Jill Culiner has written a significant and often gripping account of her personal odyssey.
She traverses Jewish history and geography from the towns and shtetls of Romania, through some of the major cities in Europe, to the Canadian cities, towns and
settlements where Jews wandered. In the many places she visits she recounts not only her immediate impressions but often brings in important elements of Jewish history.
If she is not an historian(?) she has introduced a new way of looking at history.

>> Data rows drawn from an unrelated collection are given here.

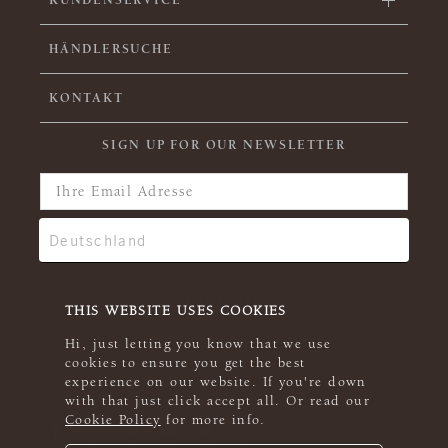
HÄNDLERSUCHE
KONTAKT
SIGN UP FOR OUR NEWSLETTER
THIS WEBSITE USES COOKIES
Hi, just letting you know that we use
cookies to ensure you get the best
experience on our website. If you're down
with that just click accept all. Or read our
Cookie Policy
for more info.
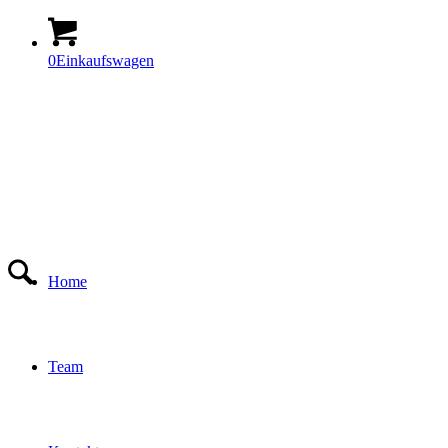
0
Einkaufswagen
Home
Team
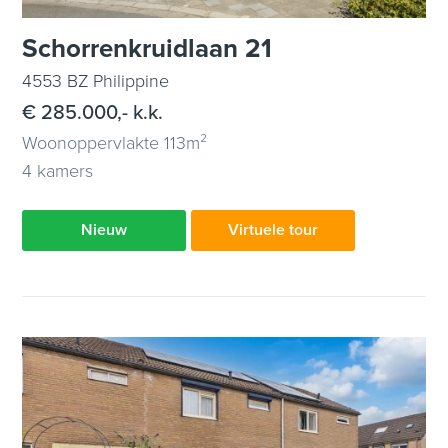
Schorrenkruidlaan 21
4553 BZ Philippine
€ 285.000,- k.k.
Woonoppervlakte 113m²
4 kamers
Nieuw
Virtuele tour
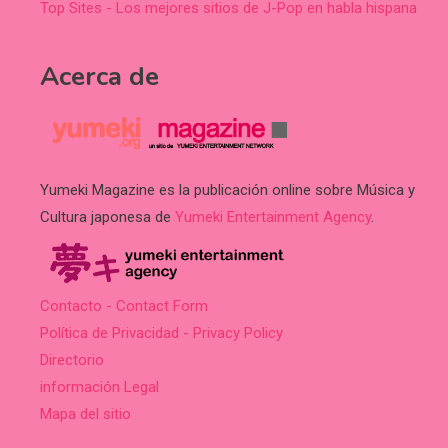
Top Sites - Los mejores sitios de J-Pop en habla hispana
Acerca de
Yumeki Magazine es la publicación online sobre Música y
Cultura japonesa de
Yumeki Entertainment Agency
.
Contacto - Contact Form
Política de Privacidad - Privacy Policy
Directorio
información Legal
Mapa del sitio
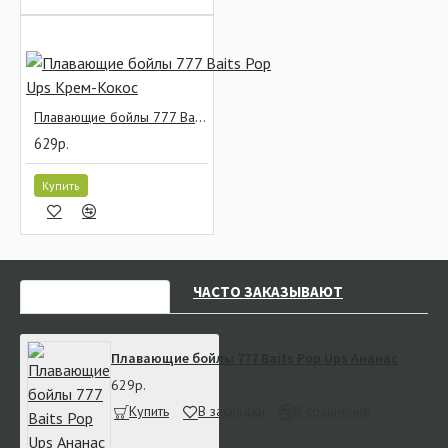
Плавающие бойлы 777 Baits Pop Ups Крем-Кокос
629р.
Купить
НЕДАВНО СМОТРЕЛИ
ЧАСТО ЗАКАЗЫВАЮТ
Плавающие бойлы 777 Baits Pop Ups Ананас
629р.
Купить
В закладки
В сравнение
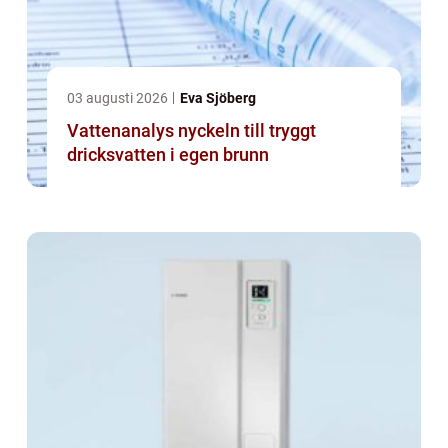
03 augusti 2026
Eva Sjöberg
Vattenanalys nyckeln till tryggt
dricksvatten i egen brunn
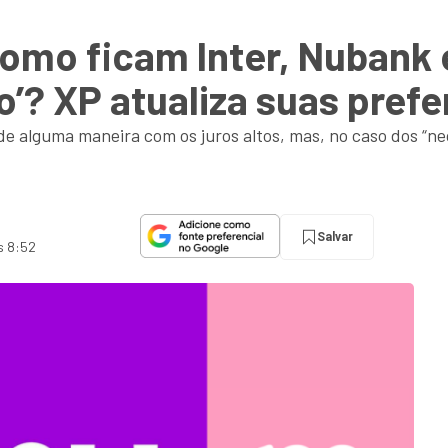
omo ficam Inter, Nubank 
o’? XP atualiza suas pref
 de alguma maneira com os juros altos, mas, no caso dos “ne
Salvar
s 8:52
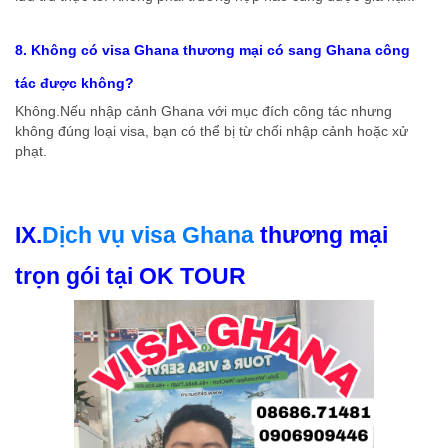
8. Không có visa Ghana thương mại có sang Ghana công
tác được không?
Không.Nếu nhập cảnh Ghana với mục đích công tác nhưng
không đúng loại visa, bạn có thể bị từ chối nhập cảnh hoặc xử
phạt.
IX.
Dịch vụ visa Ghana
thương mại
trọn gói tại OK TOUR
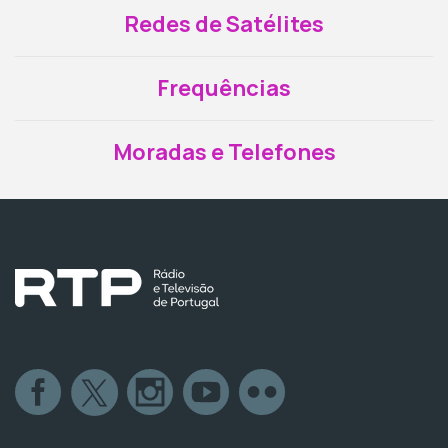
Redes de Satélites
Frequências
Moradas e Telefones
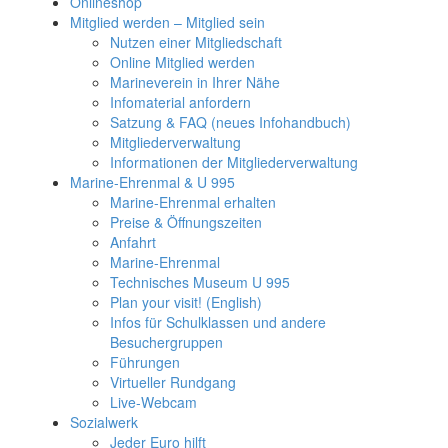
Onlineshop
Mitglied werden – Mitglied sein
Nutzen einer Mitgliedschaft
Online Mitglied werden
Marineverein in Ihrer Nähe
Infomaterial anfordern
Satzung & FAQ (neues Infohandbuch)
Mitgliederverwaltung
Informationen der Mitgliederverwaltung
Marine-Ehrenmal & U 995
Marine-Ehrenmal erhalten
Preise & Öffnungszeiten
Anfahrt
Marine-Ehrenmal
Technisches Museum U 995
Plan your visit! (English)
Infos für Schulklassen und andere
Besuchergruppen
Führungen
Virtueller Rundgang
Live-Webcam
Sozialwerk
Jeder Euro hilft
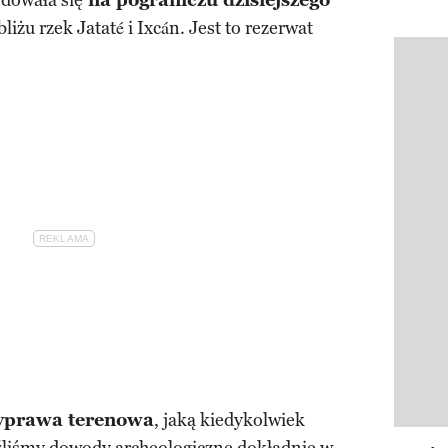
dowała się
na pograniczu dzisiejszego
bliżu rzek Jataté i Ixcán. Jest to rezerwat
Pokazy
wyprawa terenowa
, jaką kiedykolwiek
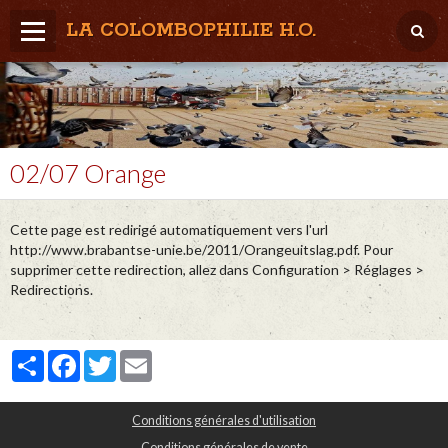
LA COLOMBOPHILIE H.O.
Home
Météo / Het weer
Lâcher / Los
02/07 Orange
Result. clubs, Provincial, (Inter)National
Cette page est redirigé automatiquement vers l'url
RFCB / KBDB
http://www.brabantse-unie.be/2011/Orangeuitslag.pdf. Pour
supprimer cette redirection, allez dans Configuration > Réglages >
Redirections.
Partager
Facebook
Twitter
Email
Conditions générales d'utilisation
Conditions générales de vente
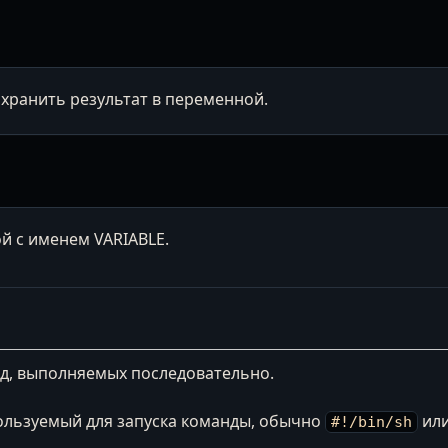
хранить результат в переменной.
й с именем VARIABLE.
д, выполняемых последовательно.
ользуемый для запуска команды, обычно
или
#!/bin/sh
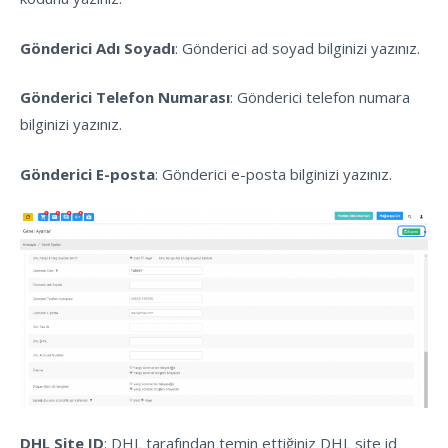
Gönderici Adı Soyadı
: Gönderici ad soyad bilginizi yazınız.
Gönderici Telefon Numarası
: Gönderici telefon numara
bilginizi yazınız.
Gönderici E-posta
: Gönderici e-posta bilginizi yazınız.
DHL Site ID
: DHL tarafından temin ettiğiniz DHL site id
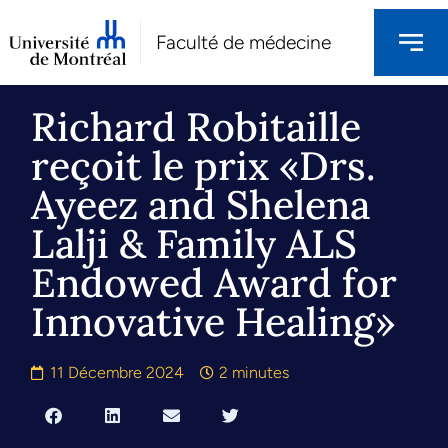
Faculté de médecine
Richard Robitaille
reçoit le prix «Drs.
Ayeez and Shelena
Lalji & Family ALS
Endowed Award for
Innovative Healing»
11 Décembre 2024
2 minutes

ABRAHAM ARNOLD, Jewish Heritage Centre Newsletter
Culiner has a professional photographer’s eye, and a gifted writer’s ear. In her
wonderfully detailed, descriptive style, she also vividly recreates the many colourful characters she met en route. And with her own fluency in French, Hungarian, Yiddish
in other languages, and her gift for the spoken word, she also captures their style
of conversation. Waiting in Winnipeg’s bus station cafeteria, Culiner overhears the following: “At the next table, a red-faced woman endlessly harangues her companion,
a chain-smoking man: “I toja noda teller. I tolja noda.” Winnipeg’s North End, onetime destination of Jewish immigrants, “a desolate stretch of North Main, paint falls off in chunks from the frames of boarded-up windows and the brickwork looks nibbled.” This personal account of one woman’s attempt to uncover an era in Jewish history is
a masterpiece that’s part travel writing, and part history.
MATT BELLAN Jewish Post, Winnipeg
Culiner is a witty and prophetic writer, investigating those stories not spoken of, and
the stories that have been hidden amidst a cultural landscape for a century. She holds
no punches and takes the wisdom she has accumulated in her life and reflects a mirror towards the past, ultimately opening up a Pandora’s Box of questions. Culiner’s innate
skill as a storyteller, seeker of truth, and photographer of life, has made Finding Home possibly one of the best books written in the last decade. Even if you are not
of Romanian or Jewish heritage, read Finding Home, as it may unlock the key to much
of your own personal history.
KINDAH MARDAM BEY, Lucid Forge
The Jewish Fusgeyers of 100 years ago walked over large areas of Romania But their ultimate aim was to leave the persecution of Europe for freedom in the New World.
This remarkable epic is chronicled by Culiner, writer-historian-photographer. This book
will definitely attract a wide audience, both Jewish and non-Jewish, who will find this hitherto unknown chronicle of Canadian as well as Jewish interest a fascinating tale.